VIENNA - OPEC chief Abdalla Salem El-Badri does not expect the oil cartel to cut production at a key meeting next month, Dow Jones Newswires reported Friday.
Despite signs of even weaker crude demand and swelling oil inventory in big energy consuming nations, the Organization of Petroleum Exporting Countries first needed to fully implement an agreement announced in December to remove 4.2 million barrels a day from world markets, El-Badri said in an interview.
"We need to take all that off the market before we can talk about new cuts," El-Badri said.
Nevertheless, he did not want to pre-empt discussions at the meeting in OPEC's Vienna headquarters on May 28, he insisted.

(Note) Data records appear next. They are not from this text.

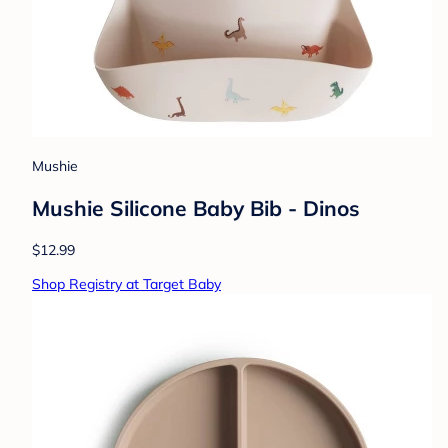
Mushie
Mushie Silicone Baby Bib - Dinos
$12.99
Shop Registry at Target Baby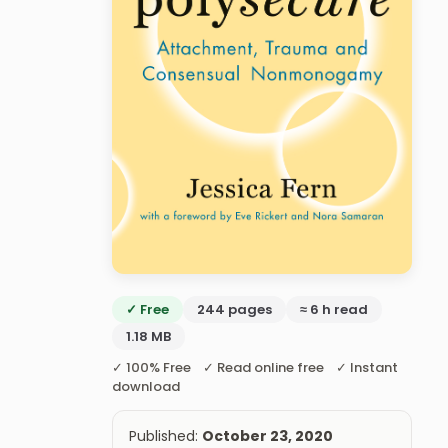
✓ Free
244 pages
≈ 6 h read
1.18 MB
✓ 100% Free ✓ Read online free ✓ Instant
download
Published:
October 23, 2020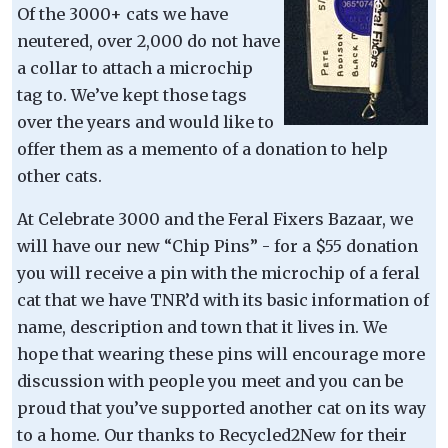
Of the 3000+ cats we have
neutered, over 2,000 do not have
a collar to attach a microchip
tag to. We’ve kept those tags
over the years and would like to
offer them as a memento of a donation to help
other cats.
At Celebrate 3000 and the Feral Fixers Bazaar, we
will have our new “Chip Pins” - for a $55 donation
you will receive a pin with the microchip of a feral
cat that we have TNR’d with its basic information of
name, description and town that it lives in. We
hope that wearing these pins will encourage more
discussion with people you meet and you can be
proud that you’ve supported another cat on its way
to a home. Our thanks to Recycled2New for their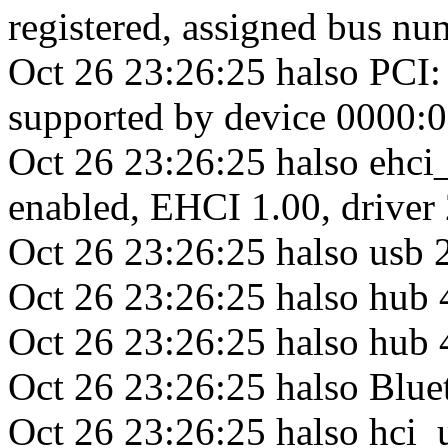
registered, assigned bus nu
Oct 26 23:26:25 halso PCI: c
supported by device 0000:0
Oct 26 23:26:25 halso ehc
enabled, EHCI 1.00, drive
Oct 26 23:26:25 halso usb 
Oct 26 23:26:25 halso hub
Oct 26 23:26:25 halso hub 4
Oct 26 23:26:25 halso Blue
Oct 26 23:26:25 halso hci_u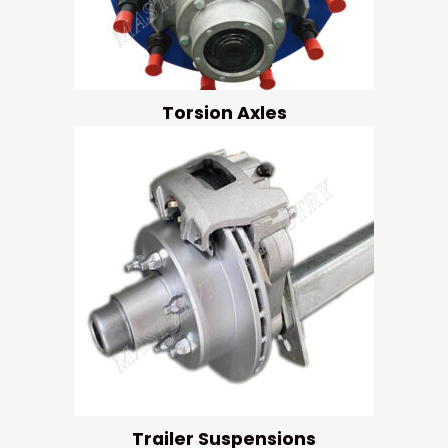
Torsion Axles
Trailer Suspensions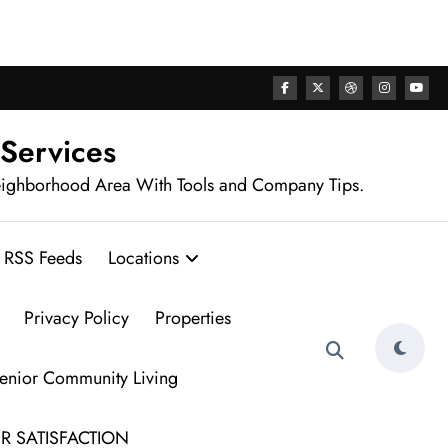
rhood
 Services
eighborhood Area With Tools and Company Tips.
RSS Feeds
Locations
Privacy Policy
Properties
Senior Community Living
R SATISFACTION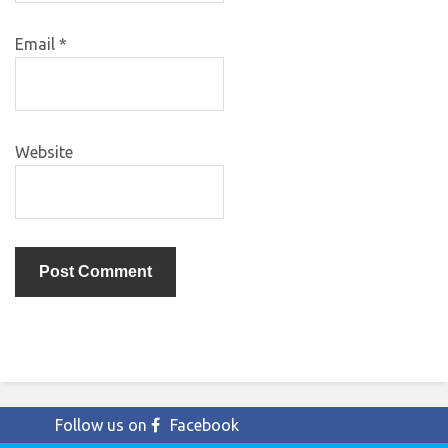
Email
*
Website
Follow us on
Facebook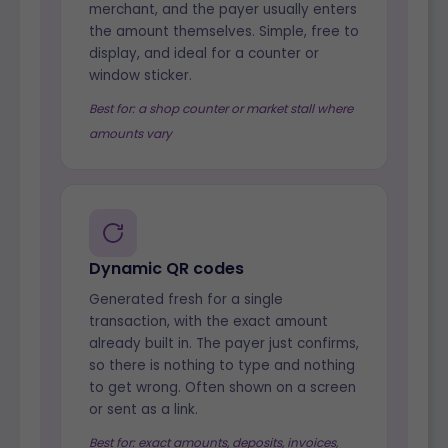
merchant, and the payer usually enters
the amount themselves. Simple, free to
display, and ideal for a counter or
window sticker.
Best for: a shop counter or market stall where
amounts vary
Dynamic QR codes
Generated fresh for a single
transaction, with the exact amount
already built in. The payer just confirms,
so there is nothing to type and nothing
to get wrong. Often shown on a screen
or sent as a link.
Best for: exact amounts, deposits, invoices,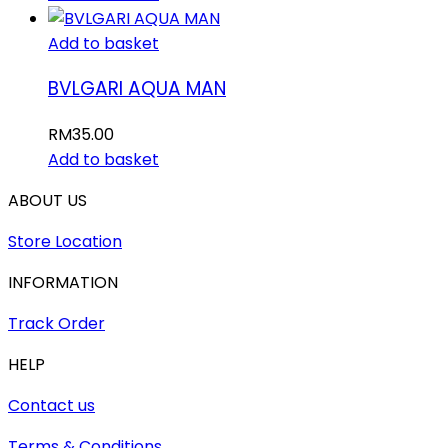
Add to basket
BVLGARI AQUA MAN
RM
35.00
Add to basket
ABOUT US
Store Location
INFORMATION
Track Order
HELP
Contact us
Terms & Conditions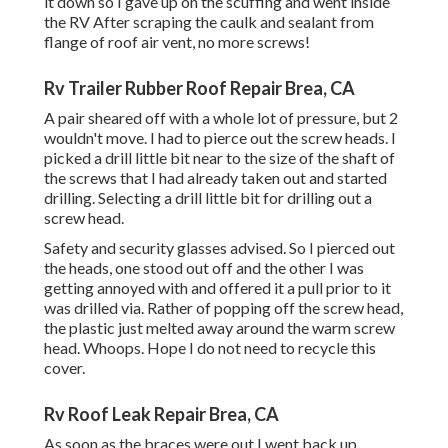
it down so I gave up on the scuffing and went inside
the RV After scraping the caulk and sealant from
flange of roof air vent, no more screws!
Rv Trailer Rubber Roof Repair Brea, CA
A pair sheared off with a whole lot of pressure, but 2
wouldn't move. I had to pierce out the screw heads. I
picked a drill little bit near to the size of the shaft of
the screws that I had already taken out and started
drilling. Selecting a drill little bit for drilling out a
screw head.
Safety and security glasses advised. So I pierced out
the heads, one stood out off and the other I was
getting annoyed with and offered it a pull prior to it
was drilled via. Rather of popping off the screw head,
the plastic just melted away around the warm screw
head. Whoops. Hope I do not need to recycle this
cover.
Rv Roof Leak Repair Brea, CA
As soon as the braces were out I went back up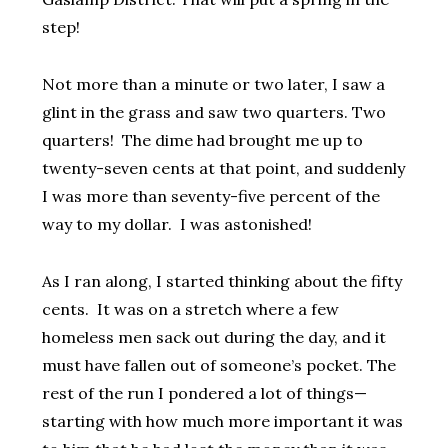
step!
Not more than a minute or two later, I saw a
glint in the grass and saw two quarters. Two
quarters! The dime had brought me up to
twenty-seven cents at that point, and suddenly
I was more than seventy-five percent of the
way to my dollar. I was astonished!
As I ran along, I started thinking about the fifty
cents. It was on a stretch where a few
homeless men sack out during the day, and it
must have fallen out of someone’s pocket. The
rest of the run I pondered a lot of things—
starting with how much more important it was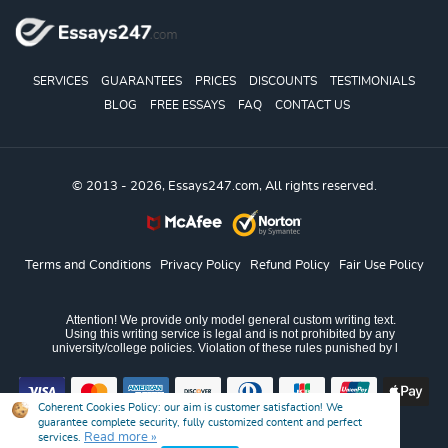
SERVICES
GUARANTEES
PRICES
DISCOUNTS
TESTIMONIALS
BLOG
FREE ESSAYS
FAQ
CONTACT US
© 2013 - 2026, Essays247.com, All rights reserved.
Terms and Conditions
Privacy Policy
Refund Policy
Fair Use Policy
Coherent Cookies Policy:
our aim is customer satisfaction! We
guarantee complete security, fully customized content and perfect
Read more »
services.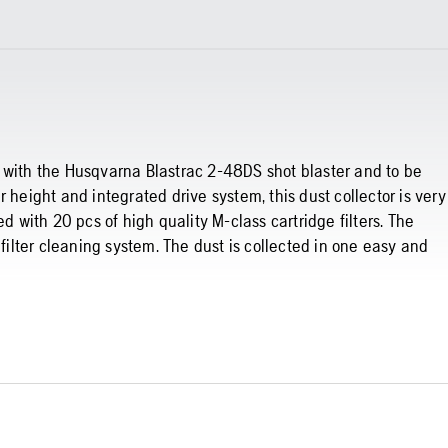
 with the Husqvarna Blastrac 2-48DS shot blaster and to be
 height and integrated drive system, this dust collector is very
d with 20 pcs of high quality M-class cartridge filters. The
 filter cleaning system. The dust is collected in one easy and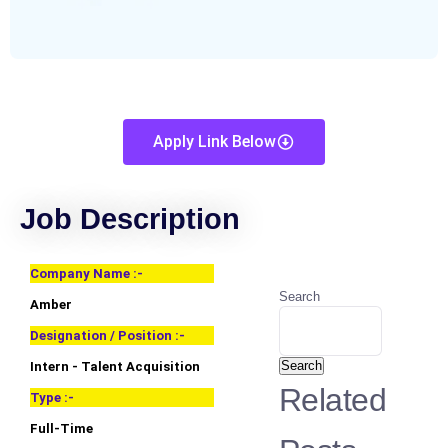
Apply Link Below
Job Description
Company Name :-
Search
Amber
Designation / Position :-
Search
Intern - Talent Acquisition
Related
Type :-
Full-Time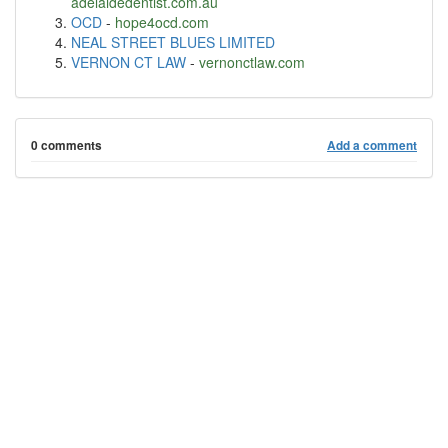
adelaidedentist.com.au
OCD
-
hope4ocd.com
NEAL STREET BLUES LIMITED
VERNON CT LAW
-
vernonctlaw.com
0 comments
Add a comment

The cartel's 12 ministers "can come together and not hesitate to take action," El-Badri said.
OPEC has reduced its oil production target by an overall 4.2 million barrels per day since September to 24.84 million bpd, the lowest since just after the US-led invasion of Iraq in 2003.
In its April monthly bulletin, the cartel revised down its estimate for world crude demand this year and predicted that a "devasting contraction" in consumption would keep prices under pressure in the months ahead.
Earlier this week, Iran's Oil Minister Gholam Hossein Nozari said Tehran would back a cut in OPEC's oil production at the May meeting if the crude market is oversupplied.
Meanwhile, Iraqi Oil Minister Hussein al-Shahristani said in Tehran that an oil price of at least 70 dollars a barrel of oil is "acceptable," the official IRNA news agency reported on Thursday.
"It benefits both oil consuming and producing nations to reach an agreement on a certain oil price level and I think that in order to encourage investment it should be 70 dollars or more," he was quoted as saying on the sidelines of an oil and gas exhibition.
"OPEC members meeting in May will review the world's oil supply and demand situation and will discuss a fair price which will encourage the investors to invest in this sector," Shahristani said.